Tuesday, February 25, 2020

Hummingbirds of Arizona: Costaa's Hummingbird

The Costa's Hummingbird

Size: The Costa's is a small hummingbird of about 3.5 inches with a short straight bill.

Identifying Characteristics: For the male it is a long, flared purple gorget. The female is much like the Black-chinned female except that there appears to be a dark gray "smear-like" patch in back of the eye. (very clear in the next to last photo). The female also appears duller; i.e. the back and rump are not as dark green as the Black-chinned. It can even appear grayish. The Costa's is a little "plumpier" than the black chinned as well.

Habitat: Open scrub desert, washes, canyons.

Range: Southern California and Southern Arizona.

Seasons: year round with highest concentrations from February through June.

Where To Find: Although not abundant, it is here at The Azure Gate year round. So this is one of the most reliable places to find Costa's. WOW Arizona is another location to try. Like the Calliope, though, they do not travel in large numbers. So finding them is more difficult.  

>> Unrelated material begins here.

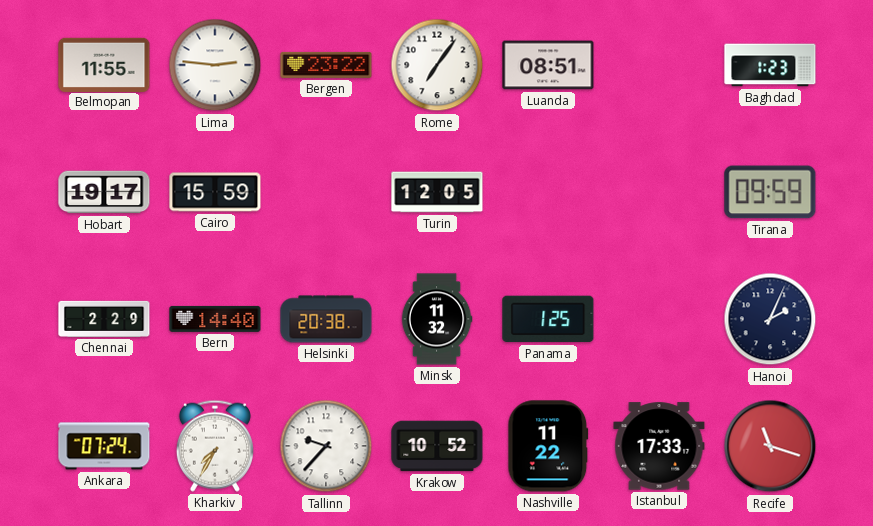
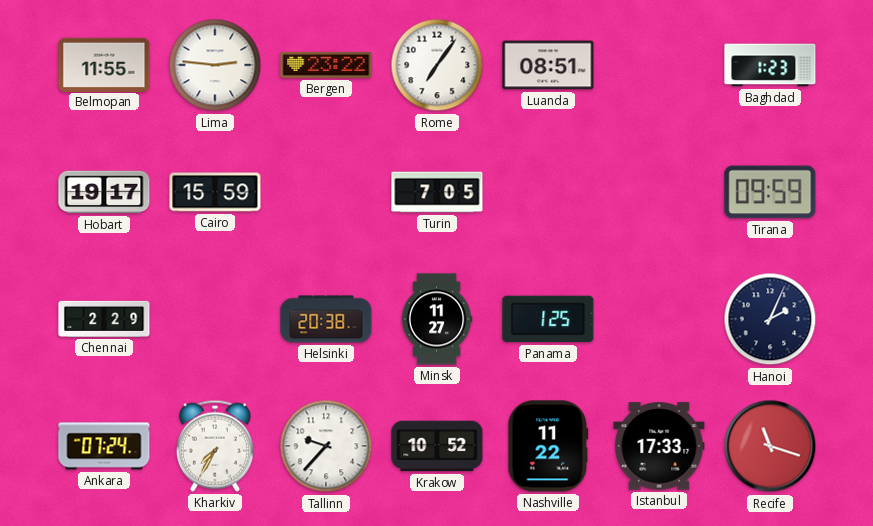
Turin: 12:05 -> 7:05
Bern: 14:40 -> none
Minsk: 11:32 -> 11:27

Comment: The Costa's, Broad-billed, and the Anna's are the three most frequently found hummingbirds here at The Azure Gate. Costa's and Anna's breed here during the Spring. They typically nest on outer branches of our Palo Verde trees. Their nests are a work of both art and engineering.  They are delicately woven and yet strong enough so that during high winds, the nest sways with the branches as one.  The nests are about two inches high, with an inside diameter of only an inch at most. Usually, two eggs - although at least one year there were three. The Costa's prefers red flowers. In California, that is the Red Penstemon. Here at The Azure Gate that means Salvia. They also feed on insects that they can catch around those flowers.